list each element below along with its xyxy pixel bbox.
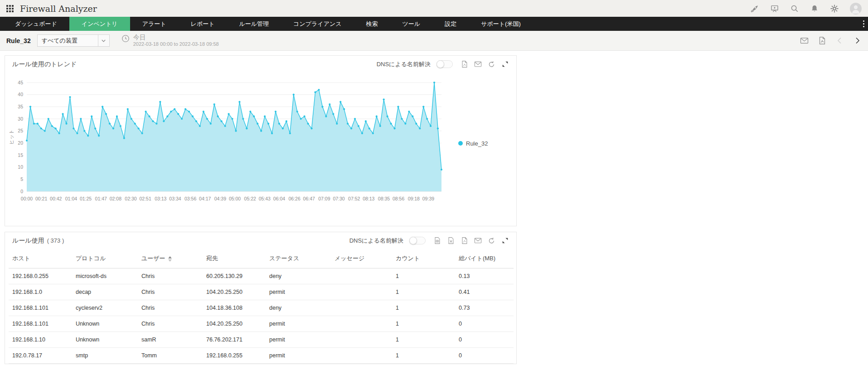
svg-text:45: 45 <box>18 80 23 85</box>
svg-text:04:39: 04:39 <box>214 196 226 201</box>
legend-item-rule32[interactable]: Rule_32 <box>458 140 488 147</box>
table-cell: 192.168.0.255 <box>203 348 266 364</box>
clock-icon <box>121 34 130 43</box>
rule-usage-table: ホストプロトコルユーザー宛先ステータスメッセージカウント総バイト(MB) 192… <box>9 249 514 364</box>
svg-text:08:35: 08:35 <box>378 196 390 201</box>
column-header-総バイト(MB)[interactable]: 総バイト(MB) <box>455 249 514 268</box>
svg-text:02:51: 02:51 <box>140 196 151 201</box>
table-cell <box>331 332 392 348</box>
search-icon[interactable] <box>790 4 799 13</box>
mail-icon[interactable] <box>800 36 809 45</box>
user-avatar[interactable] <box>850 3 862 15</box>
column-header-カウント[interactable]: カウント <box>392 249 455 268</box>
expand-icon[interactable] <box>501 237 509 244</box>
svg-text:03:13: 03:13 <box>155 196 166 201</box>
svg-text:02:08: 02:08 <box>110 196 121 201</box>
table-cell: Unknown <box>72 316 138 332</box>
nav-tab-設定[interactable]: 設定 <box>432 17 469 31</box>
column-header-ホスト[interactable]: ホスト <box>9 249 72 268</box>
kebab-menu-icon[interactable] <box>859 17 868 31</box>
column-header-ステータス[interactable]: ステータス <box>266 249 331 268</box>
table-panel-title: ルール使用 <box>12 237 44 245</box>
pdf-icon[interactable] <box>818 36 826 45</box>
table-cell: 1 <box>392 300 455 316</box>
table-cell <box>331 316 392 332</box>
table-row[interactable]: 192.168.1.101UnknownChris104.20.25.250pe… <box>9 316 514 332</box>
table-row[interactable]: 192.168.0.255microsoft-dsChris60.205.130… <box>9 268 514 284</box>
column-header-プロトコル[interactable]: プロトコル <box>72 249 138 268</box>
dns-resolve-toggle[interactable] <box>436 60 453 68</box>
svg-text:08:13: 08:13 <box>363 196 374 201</box>
table-cell: Chris <box>138 316 203 332</box>
presentation-icon[interactable] <box>770 4 779 13</box>
table-cell <box>331 348 392 364</box>
period-label: 今日 <box>133 34 219 42</box>
excel-icon[interactable] <box>447 237 455 244</box>
nav-tab-ルール管理[interactable]: ルール管理 <box>227 17 281 31</box>
table-cell: 0.41 <box>455 284 514 300</box>
table-cell: Unknown <box>72 332 138 348</box>
svg-text:04:17: 04:17 <box>199 196 211 201</box>
table-cell: cycleserv2 <box>72 300 138 316</box>
table-cell: 104.20.25.250 <box>203 284 266 300</box>
nav-tab-レポート[interactable]: レポート <box>179 17 227 31</box>
table-row[interactable]: 192.0.78.17smtpTomm192.168.0.255permit10 <box>9 348 514 364</box>
app-grid-icon[interactable] <box>6 5 14 12</box>
legend-label: Rule_32 <box>466 140 488 147</box>
svg-text:5: 5 <box>20 176 23 182</box>
nav-tab-インベントリ[interactable]: インベントリ <box>69 17 130 31</box>
mail-icon[interactable] <box>474 237 482 244</box>
column-header-メッセージ[interactable]: メッセージ <box>331 249 392 268</box>
table-cell: 104.20.25.250 <box>203 316 266 332</box>
table-cell: 1 <box>392 316 455 332</box>
svg-text:06:47: 06:47 <box>303 196 315 201</box>
nav-tab-サポート(米国)[interactable]: サポート(米国) <box>469 17 533 31</box>
period-picker[interactable]: 今日 2022-03-18 00:00 to 2022-03-18 09:58 <box>121 34 219 48</box>
gear-icon[interactable] <box>830 4 839 13</box>
table-row[interactable]: 192.168.1.10UnknownsamR76.76.202.171perm… <box>9 332 514 348</box>
mail-icon[interactable] <box>474 60 482 68</box>
sort-arrows-icon <box>168 256 172 262</box>
rocket-icon[interactable] <box>750 4 759 13</box>
chevron-right-icon[interactable] <box>853 36 862 45</box>
nav-tab-アラート[interactable]: アラート <box>130 17 179 31</box>
dns-resolve-toggle[interactable] <box>409 237 426 244</box>
csv-icon[interactable] <box>433 237 441 244</box>
table-row[interactable]: 192.168.1.101cycleserv2Chris104.18.36.10… <box>9 300 514 316</box>
period-range: 2022-03-18 00:00 to 2022-03-18 09:58 <box>133 41 219 48</box>
refresh-icon[interactable] <box>488 60 495 68</box>
svg-text:01:04: 01:04 <box>65 196 77 201</box>
svg-text:07:52: 07:52 <box>348 196 360 201</box>
table-cell: 1 <box>392 348 455 364</box>
nav-tab-ツール[interactable]: ツール <box>390 17 433 31</box>
rule-title: Rule_32 <box>6 37 31 44</box>
svg-text:10: 10 <box>18 164 23 170</box>
nav-tab-ダッシュボード[interactable]: ダッシュボード <box>3 17 69 31</box>
svg-text:02:30: 02:30 <box>125 196 136 201</box>
pdf-icon[interactable] <box>461 237 468 244</box>
refresh-icon[interactable] <box>488 237 495 244</box>
table-cell: 192.168.1.101 <box>9 300 72 316</box>
table-cell: permit <box>266 348 331 364</box>
column-header-ユーザー[interactable]: ユーザー <box>138 249 203 268</box>
table-cell: deny <box>266 300 331 316</box>
table-cell: 0 <box>455 332 514 348</box>
bell-icon[interactable] <box>810 4 819 13</box>
table-row[interactable]: 192.168.1.0decapChris104.20.25.250permit… <box>9 284 514 300</box>
table-cell: 192.0.78.17 <box>9 348 72 364</box>
svg-text:35: 35 <box>18 104 23 109</box>
nav-tab-コンプライアンス[interactable]: コンプライアンス <box>281 17 354 31</box>
table-cell: 192.168.1.101 <box>9 316 72 332</box>
user-silhouette-icon <box>850 3 862 15</box>
chevron-left-icon <box>835 36 844 45</box>
nav-tab-検索[interactable]: 検索 <box>354 17 390 31</box>
svg-text:00:21: 00:21 <box>35 196 47 201</box>
device-filter-select[interactable]: すべての装置 <box>37 34 110 47</box>
expand-icon[interactable] <box>501 60 509 68</box>
table-cell: 1 <box>392 268 455 284</box>
svg-text:40: 40 <box>18 92 23 97</box>
table-cell <box>331 300 392 316</box>
column-header-宛先[interactable]: 宛先 <box>203 249 266 268</box>
dns-resolve-label: DNSによる名前解決 <box>377 60 431 68</box>
pdf-icon[interactable] <box>461 60 468 68</box>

> _Brief_
Using the data above, return every line that contains the string "period".

> _Exercise output_
period-label: 今日 <box>133 34 219 42</box>
period-picker[interactable]: 今日 2022-03-18 00:00 to 2022-03-18 09:58 <box>121 34 219 48</box>
period-range: 2022-03-18 00:00 to 2022-03-18 09:58 <box>133 41 219 48</box>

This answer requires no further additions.